» Task item:
Working from the records below, repeat exactly the lines starting at the line that contains "Analyst in 2014" and ending at the line that contains "special education teacher, Valerie", inclusive.

== == ==

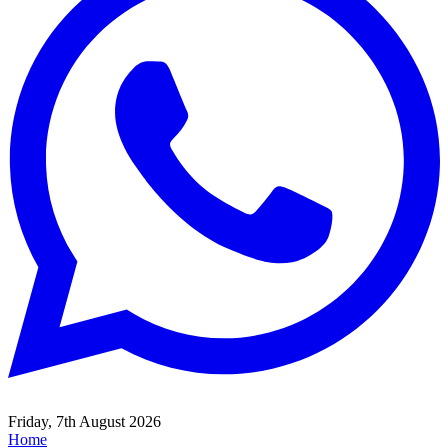
Friday, 7th August 2026
Home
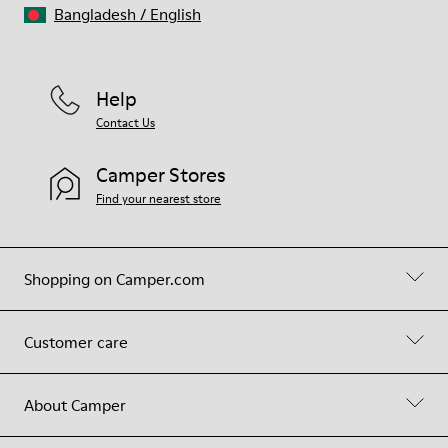
Bangladesh
/
English
Help
Contact Us
Camper Stores
Find your nearest store
Shopping on Camper.com
Customer care
About Camper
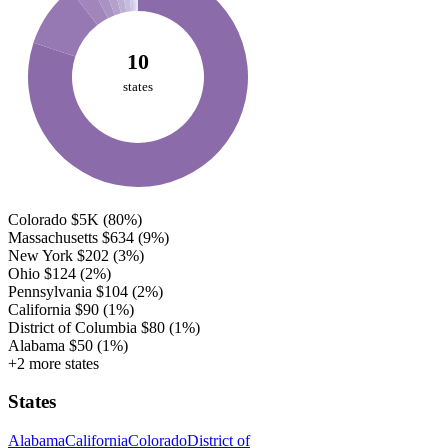
10
states
Colorado
$5K
(80%)
Massachusetts
$634
(9%)
New York
$202
(3%)
Ohio
$124
(2%)
Pennsylvania
$104
(2%)
California
$90
(1%)
District of Columbia
$80
(1%)
Alabama
$50
(1%)
+2 more states
States
Alabama
California
Colorado
District of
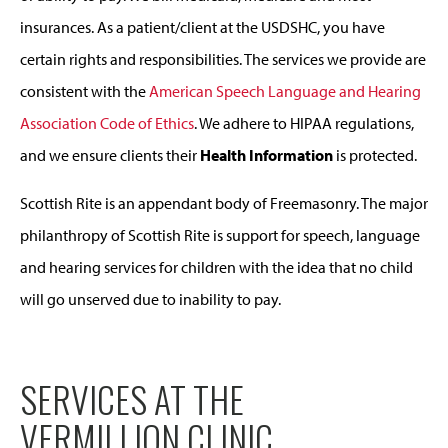
insurances. As a patient/client at the USDSHC, you have
certain rights and responsibilities. The services we provide are
consistent with the
American Speech Language and Hearing
Association Code of Ethics
. We adhere to HIPAA regulations,
and we ensure clients their
Health Information
is protected.
Scottish Rite is an appendant body of Freemasonry. The major
philanthropy of Scottish Rite is support for speech, language
and hearing services for children with the idea that no child
will go unserved due to inability to pay.
SERVICES AT THE
VERMILLION CLINIC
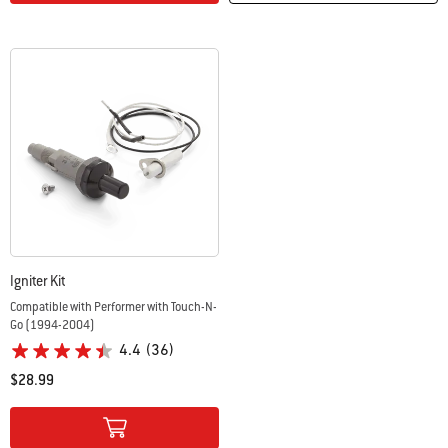
Igniter Kit
Compatible with Performer with Touch-N-
Go (1994-2004)
4.4
(36)
$28.99
Color Options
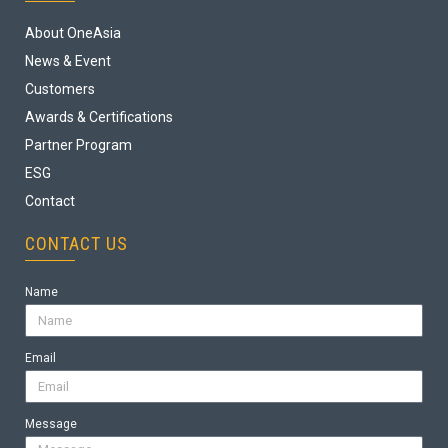
About OneAsia
News & Event
Customers
Awards & Certifications
Partner Program
ESG
Contact
CONTACT US
Name
Email
Message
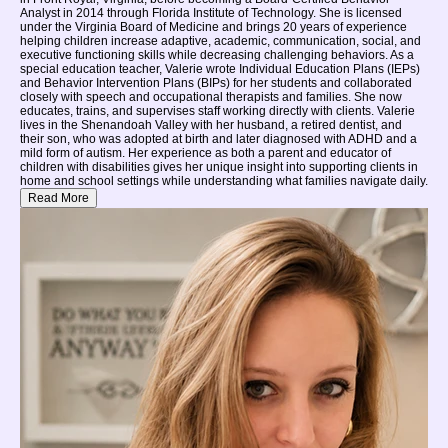
Analyst in 2014 through Florida Institute of Technology. She is licensed
under the Virginia Board of Medicine and brings 20 years of experience
helping children increase adaptive, academic, communication, social, and
executive functioning skills while decreasing challenging behaviors. As a
special education teacher, Valerie wrote Individual Education Plans (IEPs)
and Behavior Intervention Plans (BIPs) for her students and collaborated
closely with speech and occupational therapists and families. She now
educates, trains, and supervises staff working directly with clients. Valerie
lives in the Shenandoah Valley with her husband, a retired dentist, and
their son, who was adopted at birth and later diagnosed with ADHD and a
mild form of autism. Her experience as both a parent and educator of
children with disabilities gives her unique insight into supporting clients in
home and school settings while understanding what families navigate daily.
Read More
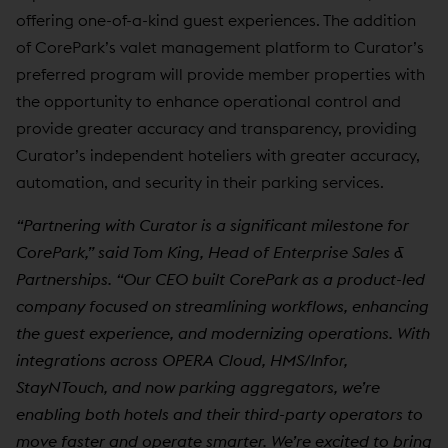
offering one-of-a-kind guest experiences. The addition
of CorePark’s valet management platform to Curator’s
preferred program will provide member properties with
the opportunity to enhance operational control and
provide greater accuracy and transparency, providing
Curator’s independent hoteliers with greater accuracy,
automation, and security in their parking services.
“Partnering with Curator is a significant milestone for
CorePark,” said Tom King, Head of Enterprise Sales &
Partnerships. “Our CEO built CorePark as a product-led
company focused on streamlining workflows, enhancing
the guest experience, and modernizing operations. With
integrations across OPERA Cloud, HMS/Infor,
StayNTouch, and now parking aggregators, we’re
enabling both hotels and their third-party operators to
move faster and operate smarter. We’re excited to bring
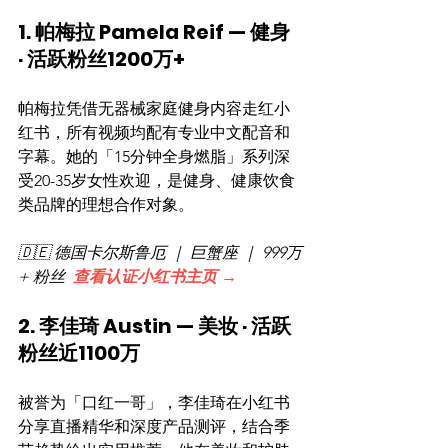
1. 帕梅拉 Pamela Reif — 健身 
· 活跃粉丝1200万+
帕梅拉凭借无器械家庭健身内容走红小
红书，所有视频均配有专业中文配音和
字幕。她的「15分钟全身燃脂」系列深
受20-35岁女性欢迎，是健身、健康饮食
类品牌的理想合作对象。
🇩🇪 德国卡尔斯鲁厄 ｜ 巨蟹座 ｜ 999万
+ 粉丝  
查看认证小红书主页 →
2. 李佳琦 Austin — 美妆 · 活跃
粉丝近1100万
被誉为「口红一哥」，李佳琦在小红书
分享直播精华和深度产品测评，结合季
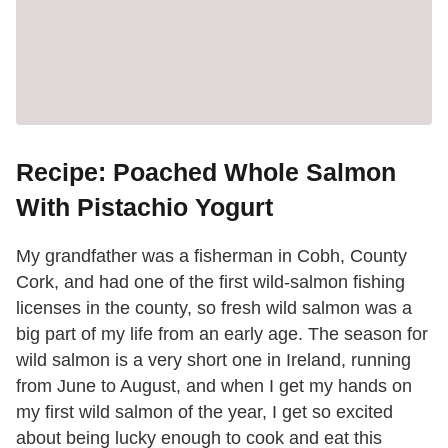
Recipe: Poached Whole Salmon
With Pistachio Yogurt
My grandfather was a fisherman in Cobh, County
Cork, and had one of the first wild-salmon fishing
licenses in the county, so fresh wild salmon was a
big part of my life from an early age. The season for
wild salmon is a very short one in Ireland, running
from June to August, and when I get my hands on
my first wild salmon of the year, I get so excited
about being lucky enough to cook and eat this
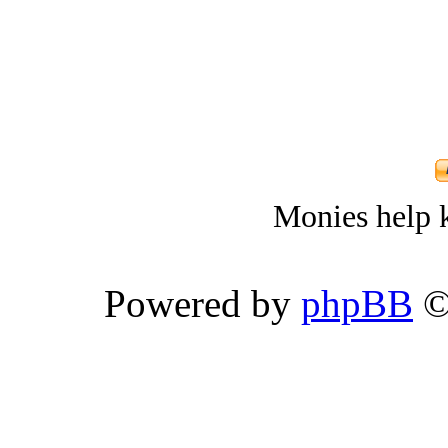
Monies help k
Powered by
phpBB
©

== == ==

» Solution:
Analyst in 2014 through Florida Institute of Technology. She is licensed
under the Virginia Board of Medicine and brings 20 years of experience
helping children increase adaptive, academic, communication, social, and
executive functioning skills while decreasing challenging behaviors. As a
special education teacher, Valerie wrote Individual Education Plans (IEPs)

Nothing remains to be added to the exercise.